Porém, a intenção que se concretiza por via deste texto tem fundamento numa cena que fui obrigado a assistir há dias, numa das ruas da Vila Alice, que por pouco não teve fim trágico, se calhar, como diz o outro, não estava para acontecer.
Valeu a pronta intervenção dos transeuntes que frustraram a intenção de um agente de segurança privada duma garagem transformada em estabelecimento comercial que, empunhando uma metralhadora do tipo “akâeme”, pretendia tirar a vida de um jovem que, no seu direito de usar o passeio, para os devidos efeitos, afastou a cadeira que impedia a normal circulação.
Mais do que a ira por ver afastada a cadeira, (não era para tanto), o segurança julgou-se autorizado, por quem não se sabe, a usar a arma de guerra para o fim que, de certo, não lhe foi recomendado em nenhuma instância.
Por esta altura estará o jovem com a cabeça às voltas, imaginando que a sua peregrinação nesta terra pudesse terminar naquela manhã, não fosse a intervenção e solidariedade de alguns cidadãos, dos quais se destaca um homem trajado de jeans preta e camisa azul-bebé, que prontamente interveio, impedindo que o pior acontecesse.
Minutos depois veio a saber-se que o autor do golpe subtil que retirou o carregador da arma do agente de segurança privada é um sobrevivente da célebre brigada 47 das extintas FAPLA, cuja bravura dos integrantes foi determinante no desfecho da batalha do Cuito Cuanavale.
Bastante aplaudido pelos presentes, o “salvador”, qual Silvester Stallone, em uma das suas muitas acções no mundo cinematográfico de Hollywood, ganhou a simpatia de todos que presenciaram a cena que, como atrás dito, não terminou em tragédia por conta da coragem do antigo combatente cujo destino era a caixa social das Forças Armadas Angolanas, saber do estado da sua reforma como antigo combatente, que faz anos continua em banho-maria... Ainda por cima!
Não dispondo de muito tempo para continuar a acompanhar o desenrolar da cena, até por que as responsabilidades laborais impunham o chamado ante o meu desejo, tratei de desenvencilhar-me do trânsito que naquela altura complicou-se no perímetro, facto que reforçou o desejo em reflectir sobre as transformações de várias garagens em estabelecimentos comerciais, e algumas das repercussões sociais advenientes do facto, claro, com carga negativa.
E a primeira conclusão a que cheguei é que, nos referidos bairros, para além de outros motivos, uma das causas de estrangulamento do trânsito advém da citada prática, porquanto as garagens deixaram de exercer a sua função de lugar próprio para se estacionar e guardar veículos.

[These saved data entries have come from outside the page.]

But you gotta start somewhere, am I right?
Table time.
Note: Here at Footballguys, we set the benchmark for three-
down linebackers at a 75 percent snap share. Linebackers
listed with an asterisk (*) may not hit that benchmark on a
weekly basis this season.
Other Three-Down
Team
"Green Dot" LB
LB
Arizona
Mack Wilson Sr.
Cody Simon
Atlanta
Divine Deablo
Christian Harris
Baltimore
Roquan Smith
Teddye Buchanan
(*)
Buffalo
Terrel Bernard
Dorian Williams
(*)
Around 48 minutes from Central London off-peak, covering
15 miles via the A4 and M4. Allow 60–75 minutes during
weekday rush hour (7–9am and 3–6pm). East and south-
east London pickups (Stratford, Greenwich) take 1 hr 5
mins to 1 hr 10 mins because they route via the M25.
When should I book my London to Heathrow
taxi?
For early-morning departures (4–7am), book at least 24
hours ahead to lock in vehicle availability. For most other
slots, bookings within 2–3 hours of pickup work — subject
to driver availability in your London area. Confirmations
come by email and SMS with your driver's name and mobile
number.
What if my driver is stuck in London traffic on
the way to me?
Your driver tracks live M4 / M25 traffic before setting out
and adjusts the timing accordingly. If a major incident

O termo é oriundo do francês “garage” e geralmente está anexa a uma casa, apartamento ou a uma sala comercial e diferencia-se do estacionamento porque este é necessariamente pago.
Não exercendo o seu papel, a prática de transformação das garagens promove a exposição das viaturas aos amigos do alheio e outros tantos riscos advenientes, como o embate involuntário, entre outros.

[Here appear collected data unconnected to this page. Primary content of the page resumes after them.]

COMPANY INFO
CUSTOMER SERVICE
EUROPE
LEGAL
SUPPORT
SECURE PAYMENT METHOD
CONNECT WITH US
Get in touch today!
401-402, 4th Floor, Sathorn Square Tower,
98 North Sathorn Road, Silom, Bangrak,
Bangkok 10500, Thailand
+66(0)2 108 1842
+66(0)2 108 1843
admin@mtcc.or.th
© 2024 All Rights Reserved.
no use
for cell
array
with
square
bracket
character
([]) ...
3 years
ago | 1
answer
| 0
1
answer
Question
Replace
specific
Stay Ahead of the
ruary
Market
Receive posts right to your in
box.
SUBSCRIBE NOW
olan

Logo, julgo que quem de direito deve fazer alguma coisa para alterar o quadro.
A título de exemplo, o Governo Provincial de Luanda pode, no uso das suas competências, reorientar o trânsito nas citadas zonas, com acções como proibição de estacionamento nas ruas, nem que seja apenas durante o período normal de expediente, e por esta via, obrigar os que deram outra finalidade às garagens, sobretudo para fins comerciais, que repensem que, apesar de ser bom, o dinheiro não deve ser feito em prejuízo do bem comum que, para este caso, é a via pública.

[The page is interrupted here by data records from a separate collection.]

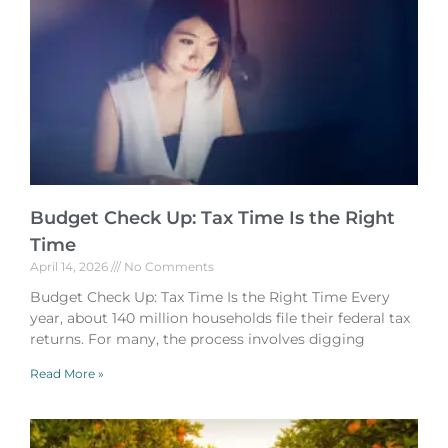
Budget Check Up: Tax Time Is the Right
Time
April 14, 2026
No Comments
Budget Check Up: Tax Time Is the Right Time Every
year, about 140 million households file their federal tax
returns. For many, the process involves digging
Read More »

Uma eventual medida na direcção apontada permitiria a fluidez do trânsito em muitas das ruas das zonas citadas, como escapatória das principais avenidas da urbe luandense que se tornam precárias em hora de ponta e não só.
Outras instituições, tais como o Ministério do Comércio, a Polícia Económica, só para citar estas, são chamadas a reavaliar o mérito e oportunidade do comércio realizado em garagens ora transformadas em estabelecimentos comerciais.